Wenig Interesse an Überprüfung
Der Berliner Mieterverein bietet Wohnungssuchenden seit einem Jahr an, geforderte Mieten vor Vertragsabschluss auf ihre Rechtmäßigkeit überprüfen zu lassen. Doch obwohl dieser Service gratis ist, melden sich bislang nur wenige Interessenten. Die Vize-Geschäftsführerin des Vereines, Wiebke Werner, wundert das nicht. "Na ja, wer sucht schon die Konfrontation mit einem Vermieter, wenn er froh ist, überhaupt eine Wohnung zu ergattern", Äußerst fragwürdig sind aus ihrer Sicht vor allem die Modernisierungsklausel und der Schutz schon bestehender Miethöhen.
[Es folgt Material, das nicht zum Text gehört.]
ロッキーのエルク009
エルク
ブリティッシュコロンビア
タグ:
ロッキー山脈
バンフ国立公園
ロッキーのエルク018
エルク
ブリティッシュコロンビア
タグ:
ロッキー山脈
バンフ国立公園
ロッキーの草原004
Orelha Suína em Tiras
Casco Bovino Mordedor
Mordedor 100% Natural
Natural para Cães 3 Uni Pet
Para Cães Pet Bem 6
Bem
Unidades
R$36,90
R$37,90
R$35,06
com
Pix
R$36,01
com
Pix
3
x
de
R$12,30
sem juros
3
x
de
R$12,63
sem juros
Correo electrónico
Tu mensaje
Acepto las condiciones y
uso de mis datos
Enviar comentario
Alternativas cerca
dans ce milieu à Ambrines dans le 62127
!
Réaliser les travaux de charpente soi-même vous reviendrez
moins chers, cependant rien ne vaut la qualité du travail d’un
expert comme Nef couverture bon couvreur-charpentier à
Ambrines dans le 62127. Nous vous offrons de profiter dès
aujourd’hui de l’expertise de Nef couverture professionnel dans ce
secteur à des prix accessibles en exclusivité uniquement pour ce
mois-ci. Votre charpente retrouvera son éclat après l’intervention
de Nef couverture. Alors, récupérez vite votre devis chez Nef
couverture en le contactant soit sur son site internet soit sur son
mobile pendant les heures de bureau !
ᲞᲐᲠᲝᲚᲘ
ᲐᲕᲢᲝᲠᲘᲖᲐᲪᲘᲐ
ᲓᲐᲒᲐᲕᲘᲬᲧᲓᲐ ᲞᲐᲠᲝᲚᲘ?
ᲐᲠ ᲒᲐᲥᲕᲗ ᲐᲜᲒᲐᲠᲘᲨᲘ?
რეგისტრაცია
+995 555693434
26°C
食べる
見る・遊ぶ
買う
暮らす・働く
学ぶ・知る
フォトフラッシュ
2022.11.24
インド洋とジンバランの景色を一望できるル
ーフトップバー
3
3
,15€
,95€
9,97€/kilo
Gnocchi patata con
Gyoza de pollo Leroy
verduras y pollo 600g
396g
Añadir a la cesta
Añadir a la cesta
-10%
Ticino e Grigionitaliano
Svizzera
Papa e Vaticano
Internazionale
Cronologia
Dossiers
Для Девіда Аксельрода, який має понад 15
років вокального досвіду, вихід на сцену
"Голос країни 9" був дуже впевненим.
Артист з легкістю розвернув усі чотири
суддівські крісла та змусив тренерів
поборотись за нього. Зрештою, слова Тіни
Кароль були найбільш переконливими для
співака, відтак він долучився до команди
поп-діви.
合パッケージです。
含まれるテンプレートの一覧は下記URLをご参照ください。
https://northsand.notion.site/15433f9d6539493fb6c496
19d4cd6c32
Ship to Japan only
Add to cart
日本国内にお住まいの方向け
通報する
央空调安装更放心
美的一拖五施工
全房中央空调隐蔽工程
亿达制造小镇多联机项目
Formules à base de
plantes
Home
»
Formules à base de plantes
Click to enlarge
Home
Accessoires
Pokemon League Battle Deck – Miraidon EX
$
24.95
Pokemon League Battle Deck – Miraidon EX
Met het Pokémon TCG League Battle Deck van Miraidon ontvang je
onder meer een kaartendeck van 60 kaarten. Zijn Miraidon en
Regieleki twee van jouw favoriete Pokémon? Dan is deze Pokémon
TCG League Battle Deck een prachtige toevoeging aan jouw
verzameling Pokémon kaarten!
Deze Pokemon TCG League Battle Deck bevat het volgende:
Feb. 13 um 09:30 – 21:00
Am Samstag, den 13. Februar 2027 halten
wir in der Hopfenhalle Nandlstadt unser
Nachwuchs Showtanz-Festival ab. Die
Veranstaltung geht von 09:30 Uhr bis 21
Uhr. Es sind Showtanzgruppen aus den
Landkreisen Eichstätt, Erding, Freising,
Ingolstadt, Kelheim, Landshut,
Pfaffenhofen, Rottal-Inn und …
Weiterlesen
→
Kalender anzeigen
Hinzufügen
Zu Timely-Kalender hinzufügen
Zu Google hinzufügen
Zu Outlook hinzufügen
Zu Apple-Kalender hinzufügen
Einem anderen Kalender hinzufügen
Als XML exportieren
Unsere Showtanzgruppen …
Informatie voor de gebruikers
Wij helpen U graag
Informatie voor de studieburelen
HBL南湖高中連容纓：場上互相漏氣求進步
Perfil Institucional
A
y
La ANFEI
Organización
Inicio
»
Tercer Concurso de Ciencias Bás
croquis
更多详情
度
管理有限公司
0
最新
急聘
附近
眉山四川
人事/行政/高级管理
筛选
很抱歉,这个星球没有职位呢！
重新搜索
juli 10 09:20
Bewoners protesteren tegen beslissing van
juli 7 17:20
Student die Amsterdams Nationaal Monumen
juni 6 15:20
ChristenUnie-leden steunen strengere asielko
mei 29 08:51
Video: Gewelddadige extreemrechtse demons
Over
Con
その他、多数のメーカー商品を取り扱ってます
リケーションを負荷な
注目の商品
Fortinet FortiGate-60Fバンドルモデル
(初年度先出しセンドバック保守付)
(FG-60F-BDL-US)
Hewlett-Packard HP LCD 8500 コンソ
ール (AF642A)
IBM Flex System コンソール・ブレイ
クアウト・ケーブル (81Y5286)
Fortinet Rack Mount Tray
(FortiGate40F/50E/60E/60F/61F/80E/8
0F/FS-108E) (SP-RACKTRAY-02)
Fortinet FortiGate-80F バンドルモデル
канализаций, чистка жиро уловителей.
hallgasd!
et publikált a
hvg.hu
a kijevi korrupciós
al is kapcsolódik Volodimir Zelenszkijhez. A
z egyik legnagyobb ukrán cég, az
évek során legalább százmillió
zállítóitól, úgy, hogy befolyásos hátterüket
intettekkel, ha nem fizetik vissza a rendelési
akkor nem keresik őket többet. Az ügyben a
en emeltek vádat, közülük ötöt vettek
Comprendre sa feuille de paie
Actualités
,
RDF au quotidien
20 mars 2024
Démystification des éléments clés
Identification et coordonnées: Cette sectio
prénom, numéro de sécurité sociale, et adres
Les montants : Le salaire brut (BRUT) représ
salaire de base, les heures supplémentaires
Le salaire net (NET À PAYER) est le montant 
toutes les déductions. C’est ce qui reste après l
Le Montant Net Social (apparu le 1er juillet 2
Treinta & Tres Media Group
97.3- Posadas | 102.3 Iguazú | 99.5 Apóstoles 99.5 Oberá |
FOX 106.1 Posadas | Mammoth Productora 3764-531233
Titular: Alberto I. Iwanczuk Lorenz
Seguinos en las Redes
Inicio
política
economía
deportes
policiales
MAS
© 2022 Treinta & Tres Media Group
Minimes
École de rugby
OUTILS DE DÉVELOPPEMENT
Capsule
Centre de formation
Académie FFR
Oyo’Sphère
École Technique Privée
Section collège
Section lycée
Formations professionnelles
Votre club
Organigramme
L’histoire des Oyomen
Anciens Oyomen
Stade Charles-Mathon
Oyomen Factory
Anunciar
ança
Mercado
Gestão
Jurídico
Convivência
Als umfassend gilt eine Modernisierung, wenn mehr als ein Drittel der Mittel aufgewendet wurde, die ein vergleichbarer Neubau gekostet hätte. "Behauptet ein Vermieter fälschlich, dies sei geschehen, ist er erstmal auf der sicheren Seite", sagt Werner. "Wie soll ein Wohnungsinteressent dies nachprüfen?" Die Hauseigentümer müssten deshalb zu mehr Transparenz verpflichtet werden.
Gänzlich abschaffen sollte der Bund hingegen den Bestandsschutz für schon längere Zeit überhöhte Mieten, meint der Verein. "Das ist überhaupt nicht nachvollziehbar." Belohnt würden dadurch all jene Vermieter, die vor dem Inkrafttreten der Mietpreisbremse bereits zu viel Geld gefordert hätten. Außerdem lade die Regelung zum Tricksen ein. Wird die Vormiete in falscher Höhe angegeben, um eine überzogene Forderung durchzusetzen, können Mieter solche Behauptungen ausschließlich per Rüge und Klageverfahren überprüfen lassen. Denn bislang müssen Vermieter nur vor Gericht frühere Mietverträge offenlegen. Bausenator Geisel will dies nun mit einer Bundesratsinitiative ändern, für die er bereits in Hamburg und anderen Bundesländern wirbt. Er will Vermieter verpflichten, schon bei einer Neuvermietung die zuvor verlangten Preise und Verträge auf Anfrage anzugeben.
In allen Einzelheiten will der Berliner Mieterverein die Studie erst am 30. Mai der Presse vorstellen. Schon jetzt rügt er aber auch noch einen weiteren Punkt. Sollte sich ein Mieter bei einer Klage wegen überhöhter Forderungen durchsetzen, so muss der Vermieter das zu viel kassierte Geld erst ab dem Zeitpunkt der Klageeinreichung zurückzahlen. "Warum nicht ab dem Zeitpunkt des Vertragsabschlusses?" fragt der Verein.
Anmerkung: In einer früheren Version schrieben wir, bei der dritten Ausnahme könnten die Vermieter so viel Miete verlangen, wie sie wollten. Das ist so nicht korrekt - siehe oben.